▶ _What the task asks_: Pick out each line of the records that includes the string "femmes", and copy it.

··· Records for the exercise

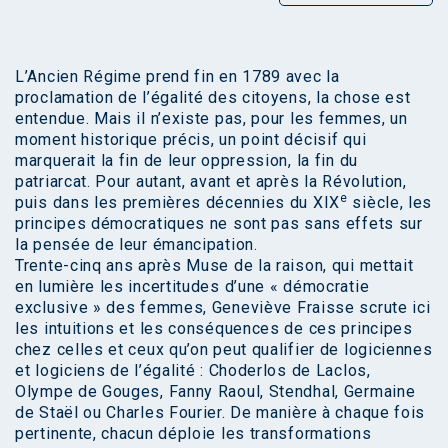
L’Ancien Régime prend fin en 1789 avec la
proclamation de l’égalité des citoyens, la chose est
entendue. Mais il n’existe pas, pour les femmes, un
moment historique précis, un point décisif qui
marquerait la fin de leur oppression, la fin du
patriarcat. Pour autant, avant et après la Révolution,
e
puis dans les premières décennies du XIX
siècle, les
principes démocratiques ne sont pas sans effets sur
la pensée de leur émancipation.
Trente-cinq ans après Muse de la raison, qui mettait
en lumière les incertitudes d’une « démocratie
exclusive » des femmes, Geneviève Fraisse scrute ici
les intuitions et les conséquences de ces principes
chez celles et ceux qu’on peut qualifier de logiciennes
et logiciens de l’égalité : Choderlos de Laclos,
Olympe de Gouges, Fanny Raoul, Stendhal, Germaine
de Staël ou Charles Fourier. De manière à chaque fois
pertinente, chacun déploie les transformations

······

▶ _Response area_:
entendue. Mais il n’existe pas, pour les femmes, un
exclusive » des femmes, Geneviève Fraisse scrute ici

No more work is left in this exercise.